[Records contained in a dataset]
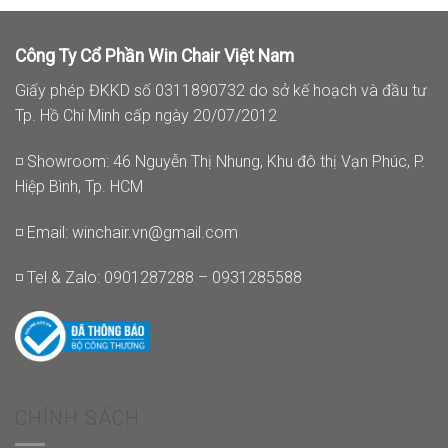
Công Ty Cổ Phần Win Chair Việt Nam
Giấy phép ĐKKD số 0311890732 do sở kế hoạch và đầu tư
Tp. Hồ Chí Minh cấp ngày 20/07/2012
◽ Showroom: 46 Nguyễn Thị Nhung, Khu đô thị Vạn Phúc, P.
Hiệp Bình, Tp. HCM
◽ Email:
winchair.vn@gmail.com
◽ Tel & Zalo: 0901287288 – 0931285588
CHÍNH SÁCH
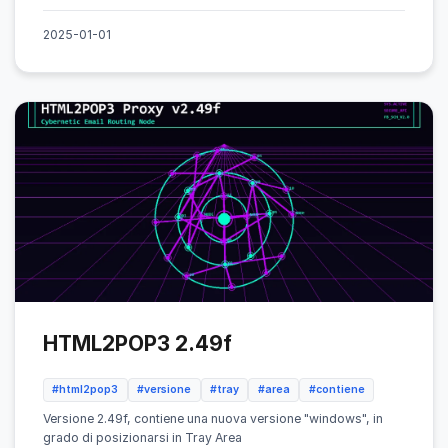
2025-01-01
HTML2POP3 2.49f
#html2pop3
#versione
#tray
#area
#contiene
Versione 2.49f, contiene una nuova versione "windows", in
grado di posizionarsi in Tray Area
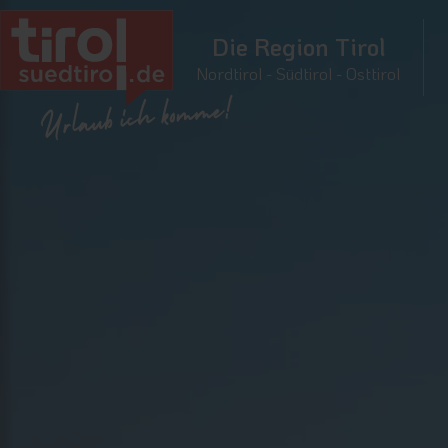
Die Region Tirol
Nordtirol - Südtirol - Osttirol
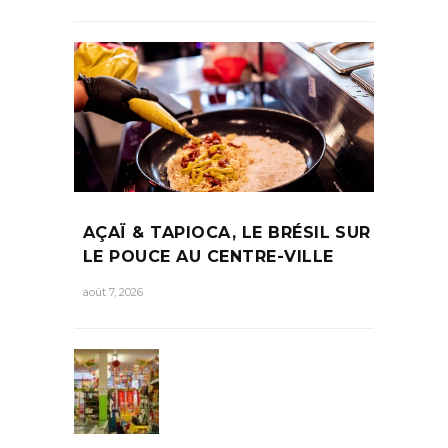
AÇAÏ & TAPIOCA, LE BRÉSIL SUR
LE POUCE AU CENTRE-VILLE
août 7, 2026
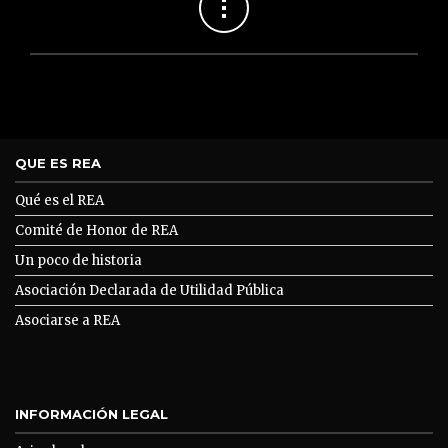
QUE ES REA
Qué es el REA
Comité de Honor de REA
Un poco de historia
Asociación Declarada de Utilidad Pública
Asociarse a REA
INFORMACIÓN LEGAL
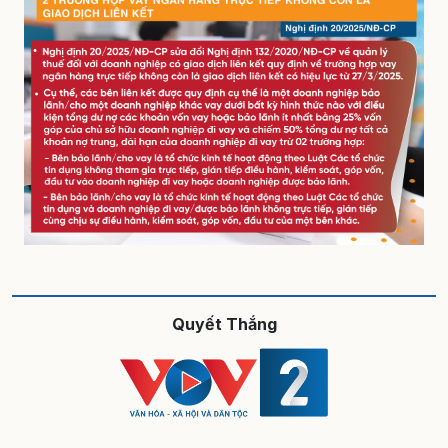
Quyết Thắng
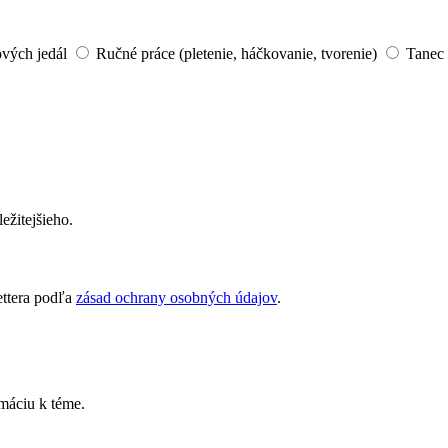
ových jedál
Ručné práce (pletenie, háčkovanie, tvorenie)
Tanec 
ežitejšieho.
ettera podľa
zásad ochrany osobných údajov
.
rmáciu k téme.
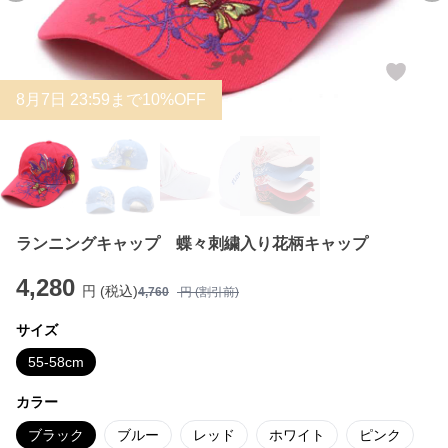
8
月
7
日 23:59まで10%OFF
ランニングキャップ 蝶々刺繍入り花柄キャップ
4,280
円 (税込)
4,760
円 (割引前)
サイズ
55-58cm
カラー
ブラック
ブルー
レッド
ホワイト
ピンク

* [EXERCISE DETAILS]: Your output is the lines from the top of the entries through the line containing "ランニングキャップ 蝶々刺繍入り花柄キャップ", exactly as they stand. No pictures belong in it.

* [OUTPUT FOR THIS TASK]:
Công Ty Cổ Phần Win Chair Việt Nam
Giấy phép ĐKKD số 0311890732 do sở kế hoạch và đầu tư
Tp. Hồ Chí Minh cấp ngày 20/07/2012
◽ Showroom: 46 Nguyễn Thị Nhung, Khu đô thị Vạn Phúc, P.
Hiệp Bình, Tp. HCM
◽ Email:
winchair.vn@gmail.com
◽ Tel & Zalo: 0901287288 – 0931285588
CHÍNH SÁCH
2025-01-01
HTML2POP3 2.49f
#html2pop3
#versione
#tray
#area
#contiene
Versione 2.49f, contiene una nuova versione "windows", in
grado di posizionarsi in Tray Area
Die Region Tirol
Nordtirol - Südtirol - Osttirol
AÇAÏ & TAPIOCA, LE BRÉSIL SUR
LE POUCE AU CENTRE-VILLE
août 7, 2026
QUE ES REA
Qué es el REA
Comité de Honor de REA
Un poco de historia
Asociación Declarada de Utilidad Pública
Asociarse a REA
INFORMACIÓN LEGAL
Quyết Thắng
ových jedál
Ručné práce (pletenie, háčkovanie, tvorenie)
Tanec 
ežitejšieho.
ettera podľa
zásad ochrany osobných údajov
.
rmáciu k téme.
8
月
7
日 23:59まで10%OFF
ランニングキャップ 蝶々刺繍入り花柄キャップ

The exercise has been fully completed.